Ms Kirkbride said there had been little time to discuss what to do next with the song, but the school wanted it to be a free gift for all.
"We just thought, free download and if people wanted to, they could make a donation to Jonah's charities," said Ms Kirkbride
"And that way, make it also a tribute to him and the work he's done, so it could continue."
The song was originally put together as a tribute to Lomu and his family, on behalf of the school and some of its past students, before the school knew it would be taking part in the memorial service.
Music producer and former Favona pupil Matthew Salapu said it was written by the kids last Wednesday, then recorded and filmed over the following few days and published on YouTube on Sunday.
Mr Salapu said being able to perform it at the memorial service was the icing on the cake.
"All their dance moves - the whole performance of it was actually just for the video," said Mr Salapu.
"The song they wrote really balanced the emotional, sad tribute as well as the new direction of hope and being positive and carrying on Jonah's legacy with energy."
Mr Salapu said the students did not realise how much of an impact the song would have.
"We were inundated with countless people both regulars, strangers stopping by to tell the students how amazing the song was.
"Representatives of huge organisations and John Hart and various All Blacks - they were all like, 'that song's a hit.
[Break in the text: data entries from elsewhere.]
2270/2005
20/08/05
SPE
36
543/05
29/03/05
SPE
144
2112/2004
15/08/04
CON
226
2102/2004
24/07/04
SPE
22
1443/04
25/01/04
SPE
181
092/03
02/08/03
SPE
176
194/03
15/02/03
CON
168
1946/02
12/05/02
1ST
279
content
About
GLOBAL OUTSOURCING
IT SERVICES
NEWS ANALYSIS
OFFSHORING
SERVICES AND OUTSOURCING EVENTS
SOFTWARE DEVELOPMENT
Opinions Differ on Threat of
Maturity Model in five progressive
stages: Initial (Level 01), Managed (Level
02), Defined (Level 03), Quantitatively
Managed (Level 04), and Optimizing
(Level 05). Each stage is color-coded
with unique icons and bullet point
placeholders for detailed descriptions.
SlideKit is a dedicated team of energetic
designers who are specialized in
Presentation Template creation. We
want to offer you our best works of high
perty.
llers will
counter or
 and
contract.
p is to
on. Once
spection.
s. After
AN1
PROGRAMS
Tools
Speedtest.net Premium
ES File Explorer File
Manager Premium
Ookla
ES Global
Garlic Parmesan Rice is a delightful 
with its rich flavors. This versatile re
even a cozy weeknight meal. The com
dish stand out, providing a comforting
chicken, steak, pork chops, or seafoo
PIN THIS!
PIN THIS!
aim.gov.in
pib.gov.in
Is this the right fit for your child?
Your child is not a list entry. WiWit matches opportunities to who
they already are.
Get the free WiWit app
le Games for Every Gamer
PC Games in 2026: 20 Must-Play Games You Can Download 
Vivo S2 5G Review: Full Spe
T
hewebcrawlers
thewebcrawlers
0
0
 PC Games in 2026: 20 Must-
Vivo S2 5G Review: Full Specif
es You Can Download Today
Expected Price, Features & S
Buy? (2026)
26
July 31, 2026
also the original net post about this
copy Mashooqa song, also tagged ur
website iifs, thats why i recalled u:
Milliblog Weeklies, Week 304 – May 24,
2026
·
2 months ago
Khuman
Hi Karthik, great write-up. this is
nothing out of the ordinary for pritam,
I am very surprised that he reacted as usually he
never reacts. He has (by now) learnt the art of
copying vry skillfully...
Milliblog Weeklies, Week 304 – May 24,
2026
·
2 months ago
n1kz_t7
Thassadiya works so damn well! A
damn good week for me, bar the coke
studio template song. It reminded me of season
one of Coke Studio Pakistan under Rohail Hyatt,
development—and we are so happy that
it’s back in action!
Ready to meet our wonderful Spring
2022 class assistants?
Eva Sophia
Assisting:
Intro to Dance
That song's like the next Poi E'."
Auckland Cafe Owner Jerome Isidiro said he enjoyed the lyrics of the song.
"It's nice that they celebrate life," said Mr Isidiro. "It's lively, it's upbeat, it's good. That's what people need."
Aucklander, Kier Ibanez, 23, was also a fan.
"I really did like the song, I loved the message," said Mr Ibanez. "And you can hear the pride while they're singing the song."
Mr Salapu said Lomu left a gift to Favona Primary school, having put it on the map, and the school was very proud of its role in his life.
In return, they wanted the song to be a free gift to others.